Le contrat proposé était une insulte au personnel. Délivré par Janaillac avec le soutien tacite des syndicats, il proposait seulement une augmentation de salaire de sept pour cent sur quatre ans. La direction d’Air France s’était octroyée l’an dernier des augmentations de salaire à deux chiffres pouvant atteindre 67 pour cent après avoir affiché des bénéfices records de plus d’un milliard d’euros. Cette augmentation des bénéfices a été obtenue en déplaçant le personnel vers les compagnies aériennes subsidiaires à bas prix afin de réduire radicalement le niveau global des salaires.
Les travailleurs ont rejeté la proposition, défiant les menaces non seulement de la direction d’Air France et du gouvernement français, mais aussi celles des bureaucrates syndicaux, qui les ont dénoncés pour avoir fait grève contre le contrat et ont exigé qu’ils l’approuvent.

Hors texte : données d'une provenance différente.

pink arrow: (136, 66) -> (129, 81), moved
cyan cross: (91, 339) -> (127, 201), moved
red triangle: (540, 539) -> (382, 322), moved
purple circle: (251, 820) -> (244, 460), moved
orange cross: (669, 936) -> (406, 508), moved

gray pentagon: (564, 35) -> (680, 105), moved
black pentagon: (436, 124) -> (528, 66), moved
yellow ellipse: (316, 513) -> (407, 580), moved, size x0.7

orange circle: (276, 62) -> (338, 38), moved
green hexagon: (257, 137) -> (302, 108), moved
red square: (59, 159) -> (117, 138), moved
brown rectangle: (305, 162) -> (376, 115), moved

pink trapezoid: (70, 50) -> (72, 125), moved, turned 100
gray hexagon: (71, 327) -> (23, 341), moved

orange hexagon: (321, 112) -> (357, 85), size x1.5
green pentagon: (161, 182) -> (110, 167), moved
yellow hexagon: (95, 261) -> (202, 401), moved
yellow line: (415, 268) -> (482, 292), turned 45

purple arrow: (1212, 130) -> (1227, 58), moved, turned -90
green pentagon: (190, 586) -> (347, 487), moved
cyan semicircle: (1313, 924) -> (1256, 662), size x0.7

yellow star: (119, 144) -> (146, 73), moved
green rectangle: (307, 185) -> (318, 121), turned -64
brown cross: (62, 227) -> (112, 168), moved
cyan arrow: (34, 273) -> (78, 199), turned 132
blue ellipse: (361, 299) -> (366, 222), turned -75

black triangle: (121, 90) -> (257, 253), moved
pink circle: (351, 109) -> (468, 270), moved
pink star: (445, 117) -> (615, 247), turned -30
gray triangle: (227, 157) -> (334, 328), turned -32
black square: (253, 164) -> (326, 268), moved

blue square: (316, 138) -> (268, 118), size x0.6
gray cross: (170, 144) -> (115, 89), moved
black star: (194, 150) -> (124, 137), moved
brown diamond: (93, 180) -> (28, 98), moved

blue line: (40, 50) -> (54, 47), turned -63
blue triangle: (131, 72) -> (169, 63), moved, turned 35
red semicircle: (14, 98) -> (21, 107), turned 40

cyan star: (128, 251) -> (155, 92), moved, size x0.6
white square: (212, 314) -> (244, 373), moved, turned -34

Alors que les pilotes auraient voté en grande partie pour approuver le contrat, les agents de bord et le personnel de maintenance semblent avoir massivement voté contre. L’entreprise compte 3.500 pilotes, 13.000 agents de bord et 32.000 travailleurs au sol. Alors que les pilotes qualifiés gagnent de bons salaires, une grande majorité des travailleurs de l’entreprise ne sont pas très bien payés. Leur revenu mensuel moyen avant impôt n’est que de 2.981 euros pour les hommes et 2.066 euros pour les femmes.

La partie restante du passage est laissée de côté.